Dias depois da "Grande Catástrofe", como eu resolvi batizar os últimos acontecimentos da minha vida, boa parte de mim ainda acredita que a última semana inteira não passa de um grande pesadelo do qual eu vou acordar em breve, então me recuso a sair da cama.
Eu sei, pela Sarah e pela Beatrice, que o meu nome tem sido cochichado pelos jardins e corredores do campus. Todo mundo quer saber o que uma caloura de padrão de beleza mediano tem de tão especial para chamar atenção do maior astro do rock da atualidade.
Lily Adams sabe muito bem que as pessoas estão intrigadas e curiosas. Acho que a mulher tem uma veia na publicidade, e está disposta ao que for necessário para garantir o sucesso do reality, então me envia uma mensagem reforçando a proposta que fez na gravadora.

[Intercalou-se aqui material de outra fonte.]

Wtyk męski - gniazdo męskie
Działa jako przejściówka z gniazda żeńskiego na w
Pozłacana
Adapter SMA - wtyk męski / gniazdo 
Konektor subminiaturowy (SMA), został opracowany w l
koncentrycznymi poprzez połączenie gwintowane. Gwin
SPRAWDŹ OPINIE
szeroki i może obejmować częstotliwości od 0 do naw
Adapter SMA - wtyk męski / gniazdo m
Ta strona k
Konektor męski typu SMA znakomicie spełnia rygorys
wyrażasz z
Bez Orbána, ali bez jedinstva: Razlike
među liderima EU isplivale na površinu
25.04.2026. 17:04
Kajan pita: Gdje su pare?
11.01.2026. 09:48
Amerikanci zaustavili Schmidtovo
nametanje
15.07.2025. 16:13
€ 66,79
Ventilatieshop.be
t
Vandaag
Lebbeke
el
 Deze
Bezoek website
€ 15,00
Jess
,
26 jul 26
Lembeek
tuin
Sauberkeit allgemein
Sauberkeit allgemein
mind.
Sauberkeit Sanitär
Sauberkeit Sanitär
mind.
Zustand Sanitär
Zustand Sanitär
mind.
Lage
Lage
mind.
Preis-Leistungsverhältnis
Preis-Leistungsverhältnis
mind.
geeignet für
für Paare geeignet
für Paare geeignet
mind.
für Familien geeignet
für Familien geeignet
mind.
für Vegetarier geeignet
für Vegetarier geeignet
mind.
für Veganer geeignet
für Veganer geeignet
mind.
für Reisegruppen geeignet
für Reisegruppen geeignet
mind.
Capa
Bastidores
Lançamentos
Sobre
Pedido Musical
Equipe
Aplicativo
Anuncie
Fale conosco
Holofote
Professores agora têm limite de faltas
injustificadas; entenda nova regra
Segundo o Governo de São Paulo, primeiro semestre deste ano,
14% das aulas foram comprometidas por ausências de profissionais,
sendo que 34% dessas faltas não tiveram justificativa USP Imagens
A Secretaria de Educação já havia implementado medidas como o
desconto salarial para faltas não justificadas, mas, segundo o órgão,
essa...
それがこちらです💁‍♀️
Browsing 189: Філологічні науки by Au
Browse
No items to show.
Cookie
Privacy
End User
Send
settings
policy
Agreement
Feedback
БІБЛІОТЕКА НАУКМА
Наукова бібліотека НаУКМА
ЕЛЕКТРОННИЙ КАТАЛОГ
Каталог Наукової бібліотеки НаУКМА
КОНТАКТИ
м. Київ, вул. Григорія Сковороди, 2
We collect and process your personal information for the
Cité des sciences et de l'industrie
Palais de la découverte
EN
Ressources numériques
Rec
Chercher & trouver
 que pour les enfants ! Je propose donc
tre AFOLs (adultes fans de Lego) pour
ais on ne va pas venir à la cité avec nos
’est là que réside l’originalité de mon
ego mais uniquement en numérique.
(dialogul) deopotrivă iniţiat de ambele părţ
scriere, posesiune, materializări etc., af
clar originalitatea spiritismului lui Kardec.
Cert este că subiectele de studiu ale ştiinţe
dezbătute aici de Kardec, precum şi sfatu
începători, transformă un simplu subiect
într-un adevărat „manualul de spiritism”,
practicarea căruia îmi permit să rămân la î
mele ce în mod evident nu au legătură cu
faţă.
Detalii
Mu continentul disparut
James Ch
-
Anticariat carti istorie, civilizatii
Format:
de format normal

— Como assim Lily Adams te mandou um DM? — Sarah entra no meu quarto sem bater.
Eu estou largada na cama de pijama e cabelo embolado, sem nenhuma motivação para levantar e abrir a janela. Então Sarah faz. Empurra a cortina pesada e deixa a luz do dia invadir o pequeno mausoléu da minha reputação. Ela também tem cuidado das minhas redes sociais — que agora já contam com algumas centenas de milhares de seguidores — já que, eu mesma, não tenho coragem de entrar na internet desde a Grande Catástrofe.
— Ela me queria no Reality Show dela — comento, apática.
— Tá brincando? Você já sabia?! — Sarah pula na cama, sentando-se sobre o próprio pé. — Por que não disse nada?
— Não pensei que fosse importante. — Chacoalho os ombros.
Minha amiga arregala os olhos.
— Nada importante?! — Parece chocada. — Você tem noção da oportunidade que quase deixou passar?
— A oportunidade de ser a palhaça no circo do Pedro? Não, obrigada.
— Você nunca ouviu aquele ditado? Se a vida te der limões, faça uma limonada. Sei que você não queria essa exposição, mas veja o lado positivo: você tá semi-famosa, e isso é mais do que a maior parte das pessoas que se mudam para Los Angeles em busca de sucesso podem dizer.
— Grande coisa. E o que eu faço com essa "semi-fama"? — Faço aspas com os dedos. — Porque eu continuo sem nenhum dinheiro, e até onde eu sei ninguém constrói uma carreira baseada em ser a ex-namorada de alguém.
— Se a Kim Kardashian construiu uma carreira baseada em uma sex tape — ela diz —, dá pra fazer uma carreira a partir de qualquer desastre. Ser a ex do Pedro é o que a gente tem pra agora. Vamos trabalhar com isso e depois a gente traça um plano para afastar a sua imagem da dele. Um passo de cada vez. O primeiro é você ligar pra Lily Adams e negociar um cachê bem gordo pra colocar essa bunda no reality, porque, até onde sei, você precisa da grana e ela, da audiência.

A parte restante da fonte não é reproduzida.